The court finds that the defendant is entitled to any lesser sentence provided in the Unified Code of Corrections, as this case has been constantly before the courts on appeal since the date of sentencing in 1971. (Ill. Rev. Stat. 1973, ch. 38, § 1008 — 2—4; People v. Lilly, 56 Ill.2d 493; People v. Harvey, 53 Ill.2d 585, 294 N.E.2d 269; and People v. Horton, 15 Ill.App.3d 51, 303 N.E.2d 534.) This court has the power to reduce the sentence to conform to the law without remanding, by virtue of Supreme Court Rule 615 (Ill. Rev. Stat. 1973, ch. 110A, § 615). The minimum sentence may be reduced to 3 years, 4 months to 10 year's for the Class 2 felony of attempt (rape). The crime of deviate sexual assault is a Class 1 felony punishable by a sentence of not less than 4 years to an indeterminate number of years. (Ch. 38, § 11 — 3(b).) There is no restriction on the minimum term for a Class 1 felony in its relation to the maximum term (ch. 38, § 1005 — 8—1(c)(2)), and the sentence of 4 to 10 years for this crime is still correct. (People v. Lilly, supra.) Defendant relies on People v. Scott, supra, to reduce the sentence on the attempt (rape) to that allowed for a Class 4 felony. The section on sentencing referred to in Scott was amended October 1, 1973, to correct a legislative oversight and resulting ambiguity. The section (Ill. Rev. Stat. 1973, ch, 38, § 8 — 4(c)) now reads as follows:

“(c) Sentence.
A person convicted of an attempt may be fined or imprisoned *976or both not to exceed the maximum provided for the offense attempted but, except for an attempt to commit the offense defined in Section 33A-2 of this Act.
(1) the sentence for attempt to commit murder shall not exceed the sentence for a Class 1 felony;
(2) the sentence for attempt to commit a Class 1 felony shall not exceed the sentence for a Class 2 felony;
(3) the sentence for attempt to commit a Class 2 felony shall not exceed the sentence for a Class 3 felony; and
(4) the sentence for attempt to commit any felony other than those specified in Subsections (1), (2) and (3) hereof shall not exceed the sentence for a Class 4 felony.” (Amended by Pub. Act 77-2638, § 1, effective Jan. 1, 1973; Pub. Act. 78-342, § 1, effective Oct. 1, 1973.)

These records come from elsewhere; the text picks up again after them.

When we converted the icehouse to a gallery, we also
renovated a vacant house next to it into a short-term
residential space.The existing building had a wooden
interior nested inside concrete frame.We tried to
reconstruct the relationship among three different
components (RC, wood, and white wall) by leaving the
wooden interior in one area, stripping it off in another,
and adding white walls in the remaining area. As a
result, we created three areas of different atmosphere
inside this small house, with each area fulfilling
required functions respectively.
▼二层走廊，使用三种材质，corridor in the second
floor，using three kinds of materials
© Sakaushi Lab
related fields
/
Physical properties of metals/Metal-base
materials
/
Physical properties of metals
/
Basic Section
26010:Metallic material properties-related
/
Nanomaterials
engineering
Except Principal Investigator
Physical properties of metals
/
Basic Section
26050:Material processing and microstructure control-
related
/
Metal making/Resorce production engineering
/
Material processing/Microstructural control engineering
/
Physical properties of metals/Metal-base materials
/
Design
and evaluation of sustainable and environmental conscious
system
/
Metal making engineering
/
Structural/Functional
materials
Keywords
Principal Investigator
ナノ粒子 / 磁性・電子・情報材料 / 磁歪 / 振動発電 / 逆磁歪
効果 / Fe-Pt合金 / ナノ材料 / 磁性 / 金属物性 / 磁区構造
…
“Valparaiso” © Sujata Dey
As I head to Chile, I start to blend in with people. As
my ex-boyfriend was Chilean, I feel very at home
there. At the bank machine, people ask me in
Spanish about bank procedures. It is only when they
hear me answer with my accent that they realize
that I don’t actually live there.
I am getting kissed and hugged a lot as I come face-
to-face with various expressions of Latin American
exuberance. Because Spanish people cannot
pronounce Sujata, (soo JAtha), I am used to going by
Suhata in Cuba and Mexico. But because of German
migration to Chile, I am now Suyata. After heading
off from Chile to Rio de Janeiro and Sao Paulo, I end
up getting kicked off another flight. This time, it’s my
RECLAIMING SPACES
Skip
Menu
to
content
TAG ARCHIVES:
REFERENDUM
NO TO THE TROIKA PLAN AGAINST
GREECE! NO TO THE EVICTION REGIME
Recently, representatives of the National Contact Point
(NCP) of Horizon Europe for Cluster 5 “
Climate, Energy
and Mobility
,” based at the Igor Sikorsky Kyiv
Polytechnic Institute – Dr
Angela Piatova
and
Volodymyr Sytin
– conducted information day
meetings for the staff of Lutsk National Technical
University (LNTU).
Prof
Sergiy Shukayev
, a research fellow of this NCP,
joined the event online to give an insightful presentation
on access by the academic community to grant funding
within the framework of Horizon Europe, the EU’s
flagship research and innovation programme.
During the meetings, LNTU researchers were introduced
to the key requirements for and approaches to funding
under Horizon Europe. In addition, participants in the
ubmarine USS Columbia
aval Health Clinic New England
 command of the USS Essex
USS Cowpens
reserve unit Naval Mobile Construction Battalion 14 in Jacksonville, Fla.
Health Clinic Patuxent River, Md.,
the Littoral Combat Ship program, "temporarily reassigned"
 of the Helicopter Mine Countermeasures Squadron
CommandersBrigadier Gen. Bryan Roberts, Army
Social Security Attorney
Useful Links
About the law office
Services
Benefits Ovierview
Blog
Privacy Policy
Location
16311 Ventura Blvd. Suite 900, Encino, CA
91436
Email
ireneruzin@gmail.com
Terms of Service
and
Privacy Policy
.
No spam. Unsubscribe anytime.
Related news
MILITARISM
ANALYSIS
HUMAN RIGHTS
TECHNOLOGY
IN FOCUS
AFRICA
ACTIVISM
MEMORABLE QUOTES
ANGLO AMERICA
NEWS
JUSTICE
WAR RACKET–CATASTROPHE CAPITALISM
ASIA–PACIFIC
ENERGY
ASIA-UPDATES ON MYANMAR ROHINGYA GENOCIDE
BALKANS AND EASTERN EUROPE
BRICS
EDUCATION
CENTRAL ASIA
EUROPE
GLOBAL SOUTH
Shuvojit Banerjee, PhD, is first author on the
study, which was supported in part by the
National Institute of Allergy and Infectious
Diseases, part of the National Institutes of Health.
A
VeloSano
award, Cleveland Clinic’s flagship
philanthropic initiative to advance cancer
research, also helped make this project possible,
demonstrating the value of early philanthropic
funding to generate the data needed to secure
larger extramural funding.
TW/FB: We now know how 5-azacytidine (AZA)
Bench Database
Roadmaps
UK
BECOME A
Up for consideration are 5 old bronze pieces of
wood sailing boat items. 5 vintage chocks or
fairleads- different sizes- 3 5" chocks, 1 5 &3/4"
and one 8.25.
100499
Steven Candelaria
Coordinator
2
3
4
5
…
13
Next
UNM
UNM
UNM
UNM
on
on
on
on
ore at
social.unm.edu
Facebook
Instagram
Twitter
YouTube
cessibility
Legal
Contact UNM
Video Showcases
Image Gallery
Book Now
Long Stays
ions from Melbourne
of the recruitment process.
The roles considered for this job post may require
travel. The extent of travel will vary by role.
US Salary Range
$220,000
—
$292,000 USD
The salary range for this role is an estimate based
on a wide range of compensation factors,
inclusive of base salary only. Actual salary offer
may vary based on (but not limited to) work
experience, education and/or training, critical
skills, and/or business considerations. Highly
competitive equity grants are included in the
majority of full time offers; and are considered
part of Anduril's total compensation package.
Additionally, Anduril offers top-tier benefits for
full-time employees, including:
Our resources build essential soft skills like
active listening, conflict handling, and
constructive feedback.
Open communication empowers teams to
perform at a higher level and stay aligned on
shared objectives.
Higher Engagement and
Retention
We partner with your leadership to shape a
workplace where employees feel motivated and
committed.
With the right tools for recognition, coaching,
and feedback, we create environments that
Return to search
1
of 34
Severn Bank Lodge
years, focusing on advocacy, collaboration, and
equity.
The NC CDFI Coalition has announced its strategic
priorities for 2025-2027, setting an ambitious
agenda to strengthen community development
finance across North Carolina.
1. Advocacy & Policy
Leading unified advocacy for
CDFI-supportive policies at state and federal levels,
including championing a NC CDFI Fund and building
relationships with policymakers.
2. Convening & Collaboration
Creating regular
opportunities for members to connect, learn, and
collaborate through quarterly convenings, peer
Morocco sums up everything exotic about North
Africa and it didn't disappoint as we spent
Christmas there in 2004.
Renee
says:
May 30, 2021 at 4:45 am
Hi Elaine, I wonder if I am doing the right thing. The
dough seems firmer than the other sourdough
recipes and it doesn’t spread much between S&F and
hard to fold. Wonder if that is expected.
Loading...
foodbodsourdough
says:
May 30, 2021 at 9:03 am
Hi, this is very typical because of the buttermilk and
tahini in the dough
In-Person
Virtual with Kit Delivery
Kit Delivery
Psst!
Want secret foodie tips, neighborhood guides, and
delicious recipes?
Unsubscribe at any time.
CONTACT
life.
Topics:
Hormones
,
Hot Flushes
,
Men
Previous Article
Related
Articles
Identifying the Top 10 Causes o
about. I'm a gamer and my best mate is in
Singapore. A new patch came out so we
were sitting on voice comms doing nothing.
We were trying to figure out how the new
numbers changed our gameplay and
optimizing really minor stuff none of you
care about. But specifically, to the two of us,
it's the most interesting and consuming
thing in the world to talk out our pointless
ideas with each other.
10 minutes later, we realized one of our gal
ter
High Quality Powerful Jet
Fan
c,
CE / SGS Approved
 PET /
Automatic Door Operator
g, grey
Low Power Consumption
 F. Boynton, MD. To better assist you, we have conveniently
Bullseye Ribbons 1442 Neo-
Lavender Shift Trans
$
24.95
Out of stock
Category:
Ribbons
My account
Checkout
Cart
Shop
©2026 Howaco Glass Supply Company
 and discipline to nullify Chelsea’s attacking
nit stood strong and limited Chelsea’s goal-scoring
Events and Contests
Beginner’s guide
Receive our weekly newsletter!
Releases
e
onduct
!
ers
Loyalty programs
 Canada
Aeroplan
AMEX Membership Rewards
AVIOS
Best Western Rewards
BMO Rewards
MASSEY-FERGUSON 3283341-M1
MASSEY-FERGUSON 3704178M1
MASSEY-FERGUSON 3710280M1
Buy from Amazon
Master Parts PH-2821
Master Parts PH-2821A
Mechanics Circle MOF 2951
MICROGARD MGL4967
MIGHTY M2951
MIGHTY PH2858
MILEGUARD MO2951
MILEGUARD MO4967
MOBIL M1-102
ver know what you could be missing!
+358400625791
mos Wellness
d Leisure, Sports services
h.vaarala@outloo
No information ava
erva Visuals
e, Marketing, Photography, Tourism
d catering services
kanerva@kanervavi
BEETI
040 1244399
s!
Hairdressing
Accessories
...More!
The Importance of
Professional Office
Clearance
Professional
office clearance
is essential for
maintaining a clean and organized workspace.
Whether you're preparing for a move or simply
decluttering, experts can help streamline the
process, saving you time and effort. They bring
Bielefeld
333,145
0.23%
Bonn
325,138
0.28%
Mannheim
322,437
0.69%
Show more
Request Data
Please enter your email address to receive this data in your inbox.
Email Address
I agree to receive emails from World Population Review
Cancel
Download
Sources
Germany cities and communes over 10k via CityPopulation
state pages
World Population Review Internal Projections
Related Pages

Rape is a Class 1 felony, (ch. 38, § 11 — 1(c).) The sentence for a rape attempt may not exceed the penalty for a Class 2 felony, namely, 1 to 20 years. The present sentence of 4 to 10 years (now reduced to 3 years 4 months to 10 years) is therefore correct and the defendant is not entitled to the benefit of a punishment as a Class 4 felony.

The defendant also argues that the two offenses arose out of the same transaction against the same person by the same person at the same time and place and that one crime is an included part of the other. Here the facts disclosed that preliminarily the defendant undressed the victim from the waist down, forced her to put her lower limbs over his shoulders and forcefully placed his mouth against her vagina and other parts of her body. Thereafter he forced her to lie on her back and took overt steps to accomplish the crime of rape. The two acts have been recognized by the courts as separate and distinct offenses and not part of one single transaction. The case of People v. Scott, 14 Ill.App.3d 211, 302 N.E.2d 146, affd in pt. and rev’d in pt., 57 Ill.2d 353, cited by the defendant in his motion, involved an accomplished rape followed by an attempted forced deviate sexual assault. The appellate court there found the offenses separate and sustained concurrent sentences. See also People v. Miller, 7 Ill.App.3d 878, 289 N.E.2d 23; and People v. Moore, 51 Ill.2d 79, 281 N.E.2d 294.

The finding and sentence on the charge of deviate sexual assault is affirmed, the finding on the charge of rape (attempt) is affirmed and the sentence reduced to not less than 3 years 4 months nor more than 10 years, said sentences to run concurrently.

Affirmed, and sentence reduced in part.

T. MORAN, P. J., and SEIDENFELD, J., concur.